What needs to be done =>
In the listing below, how many lines contain "Bruxelles"? Answer with the number alone.
/---
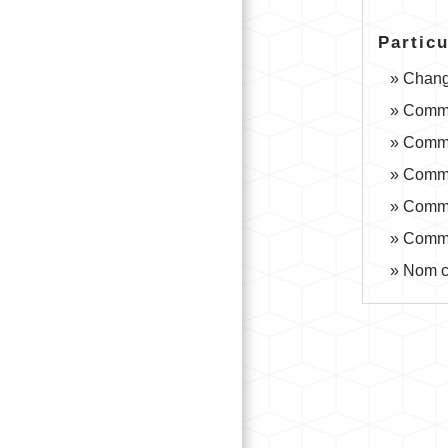
Particu
Change
Commen
Commen
Commen
Commen
Commen
Nom co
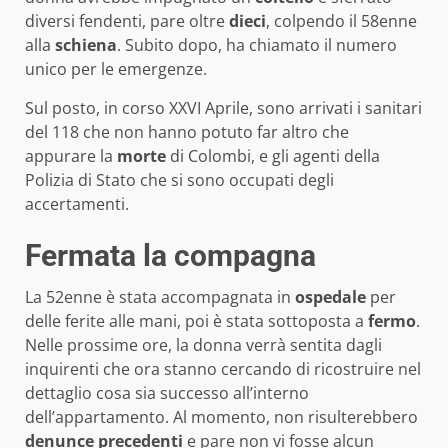
diversi fendenti, pare oltre
dieci
, colpendo il 58enne
alla
schiena
. Subito dopo, ha chiamato il numero
unico per le emergenze.
Sul posto, in corso XXVI Aprile, sono arrivati i sanitari
del 118 che non hanno potuto far altro che
appurare la
morte
di Colombi, e gli agenti della
Polizia di Stato che si sono occupati degli
accertamenti.
Fermata la compagna
La 52enne è stata accompagnata in
ospedale
per
delle ferite alle mani, poi è stata sottoposta a
fermo
.
Nelle prossime ore, la donna verrà sentita dagli
inquirenti che ora stanno cercando di ricostruire nel
dettaglio cosa sia successo all’interno
dell’appartamento. Al momento, non risulterebbero
denunce
precedenti
e pare non vi fosse alcun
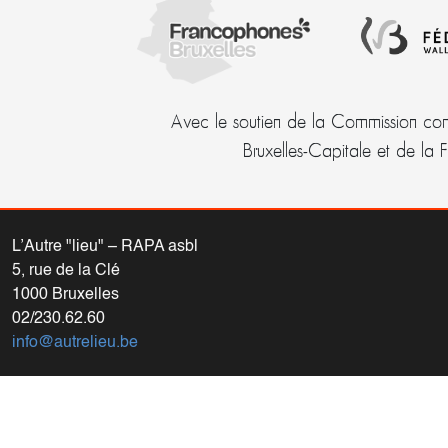
Avec le soutien de la Commission com
Bruxelles-Capitale et de la 
L’Autre "lieu" – RAPA asbl
5, rue de la Clé
1000 Bruxelles
02/230.62.60
info@autrelieu.be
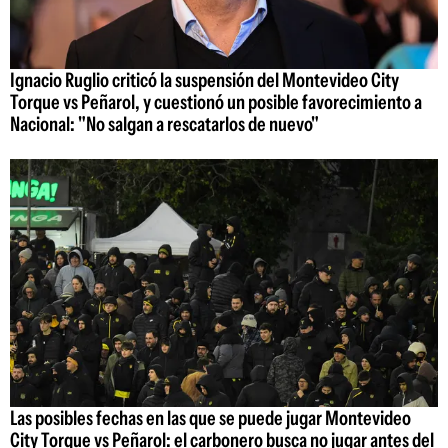
Ignacio Ruglio criticó la suspensión del Montevideo City
Torque vs Peñarol, y cuestionó un posible favorecimiento a
Nacional: "No salgan a rescatarlos de nuevo"
Las posibles fechas en las que se puede jugar Montevideo
City Torque vs Peñarol: el carbonero busca no jugar antes del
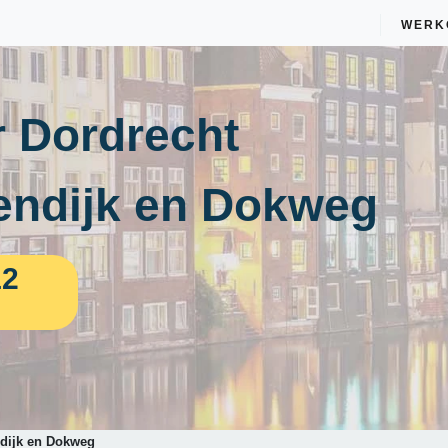
WERK
 Dordrecht
endijk en Dokweg
12
dijk en Dokweg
\---
Response to the exercise =>
2